The LDS Church is doing its best to avoid showing any favoritism toward Jon Huntsman Jr. or Mitt Romney, the two Republican presidential candidates who are Mormon, according to a Wall Street Journal article published Wednesday (subscription required).
"Already, the church said it has reined in the participation of officials in political campaigns and reshuffled a public advertising campaign to avoid appearing to interfere in politics. Church officials now monitor the Internet, television broadcasts and print publications daily to sniff out even a hint that anti-Mormonism is entering the 2012 campaign."

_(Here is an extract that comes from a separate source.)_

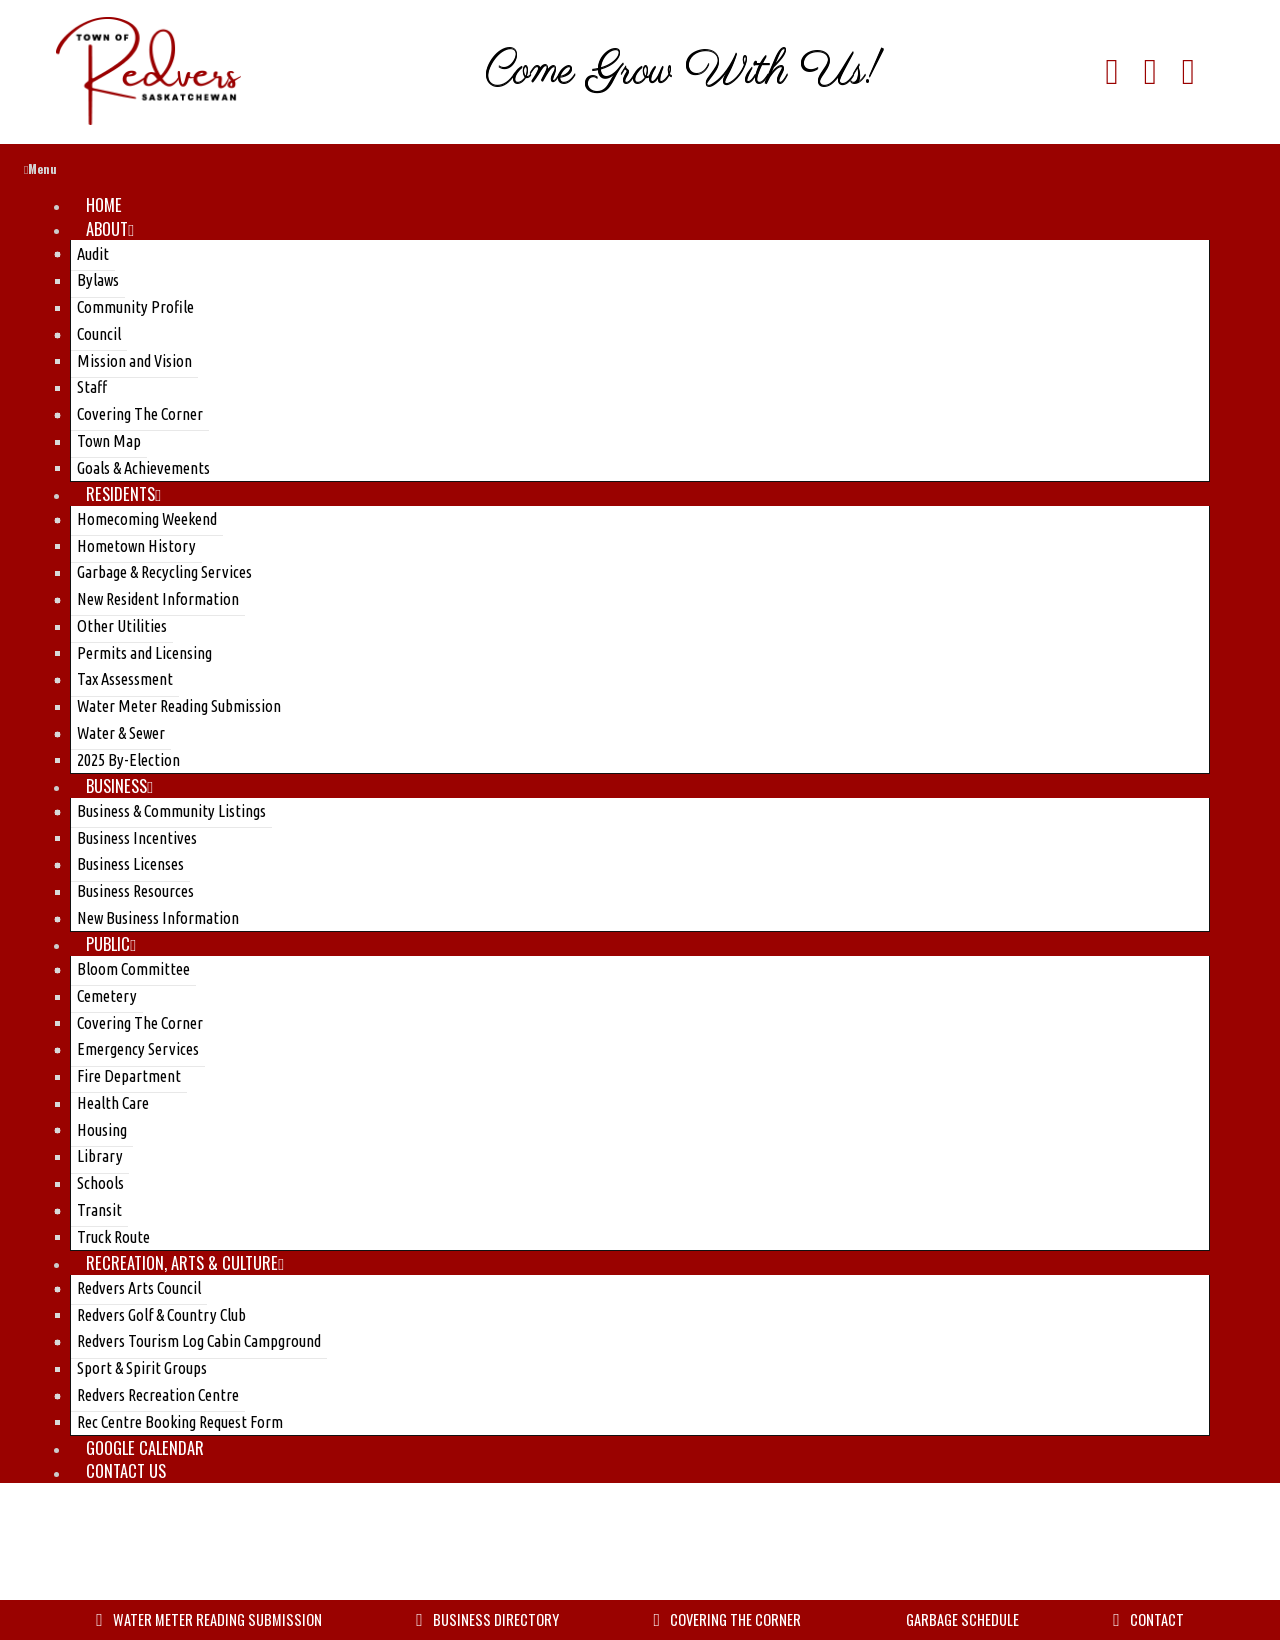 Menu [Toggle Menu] (40, 171)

The church does, in fact, have a post on its website stating its political neutrality that begins with the statement, The Churchs mission is to preach the gospel of Jesus Christ, not to elect politicians.
And on June 16, the churchs First Presidency re-stated and clarified its position on the political neutrality of church leaders in a letter that said all full-time church General Authorities, general auxiliary leaders, mission presidents and temple presidents and their spouses should not participate in political campaigns. That includes not endorsing candidates or making donations.
New York Magazine noted that the LDS Church is taking a new position with its decision to proactively counter anti-Mormon misperceptions.
"In the 2008 primary, when Romney first ran for president, the church ignored chatter that the nation wasn't ready to elect someone from such a non-mainstream faith; this time, it will actively try to combat the perception that Mormonism is weird."
Last month, the Boston Globe reported that the "I'm a Mormon" ad campaign is "a major rebranding effort" fueled by "a major market-research study."
"The (ad campaign) overlaps with a political campaign that, for the first time, includes two Mormons who are presidential contenders — former governors Mitt Romney of Massachusetts (and) Jon Huntsman of Utah. … Both men will have to overcome the same unease about Mormons the ads seek to diminish."